La mode peut se montrer impitoyable. Durant ses loisirs, Guy Parmelin ne semble pas accorder une grande importance à une allure pointue, privilégiant avant tout le côté pratique. Lors de déplacements officiels, ses pantalons courts, son étui de téléphone accroché à la ceinture ou encore son chapeau safari pliable ont souvent suscité des commentaires.
Il assume toutefois ses fautes de goût avec une telle décontraction qu'elles en sont devenues presque cultes. «Lors des excursions du Conseil fédéral, l'important pour moi est de me sentir à l'aise. Je continuerai à porter ce chapeau. On peut le plier et le glisser dans une poche», expliquait-il à la «SonntagsZeitung». Son sens de l'humour trahit aussi une absence totale de vanité: il sait se regarder, et se critiquer, avec autodérision.
En Suisse alémanique, Guy Parmelin était quasiment inconnu lorsqu'il s'est porté candidat au Conseil fédéral. Il ne figurait pas dans le radar de nombreux observateurs politiques et peu lui accordaient de réelles chances.

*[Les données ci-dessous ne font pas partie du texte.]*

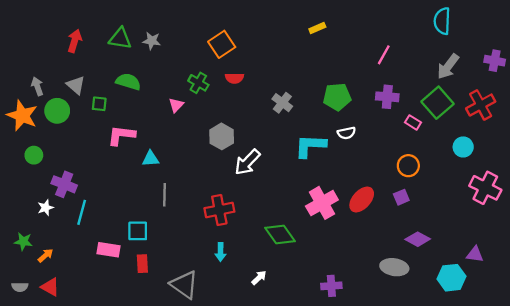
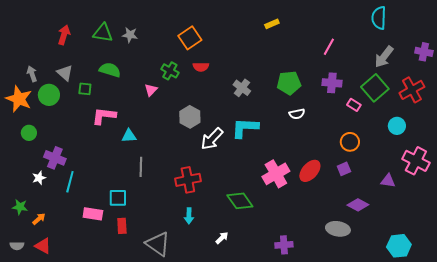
cyan L-shape: (310, 146) -> (245, 128), moved
purple triangle: (475, 254) -> (388, 181), moved
cyan hexagon: (451, 278) -> (399, 246), moved

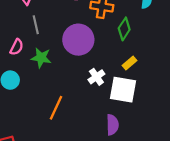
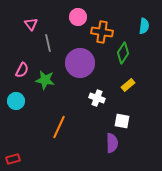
gray line: (36, 25) -> (48, 43), moved
white cross: (96, 77) -> (97, 98), turned -35
white square: (123, 90) -> (122, 121), moved, size x0.6

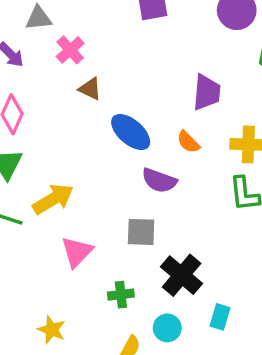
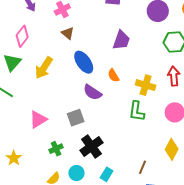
purple trapezoid: (207, 92) -> (121, 40), moved
yellow arrow: (53, 199) -> (44, 68), moved, turned 140
gray square: (141, 232) -> (76, 118), turned -36
green cross: (121, 295) -> (56, 149), turned -32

Avec le recul, beaucoup reconnaissent qu'il a souvent été sous-estimé et qu'il a atteint ses objectifs de carrière discrètement, sans faire de vagues. Travailleur réservé mais énergique, il est généralement le premier arrivé au Palais fédéral et ouvre son bureau avant 6h. Le sommet de sa carrière jusqu'ici: sa première présidence de la Confédération en 2021, lorsqu'il a accueilli à Genève le président américain Joe Biden et le dirigeant russe Vladimir Poutine.
Guy Parmelin est réputé pour sa modestie, y compris dans le choix de ses voitures. Durant des années, il a conduit une Mazda 6 rouge. Lorsqu'il est devenu conseiller fédéral et a eu droit à une voiture de fonction privée, la Confédération a racheté le véhicule comme occasion, réalisant ainsi des économies.
En 2025, Parmelin a eu droit à une nouvelle voiture financée par l'Etat. Alors que d'autres conseillers fédéraux, comme Ignazio Cassis ou Doris Leuthard, ont opté pour des BMW, il est resté fidèle à Mazda. Il a toutefois choisi un modèle encore plus compact: la Mazda 3.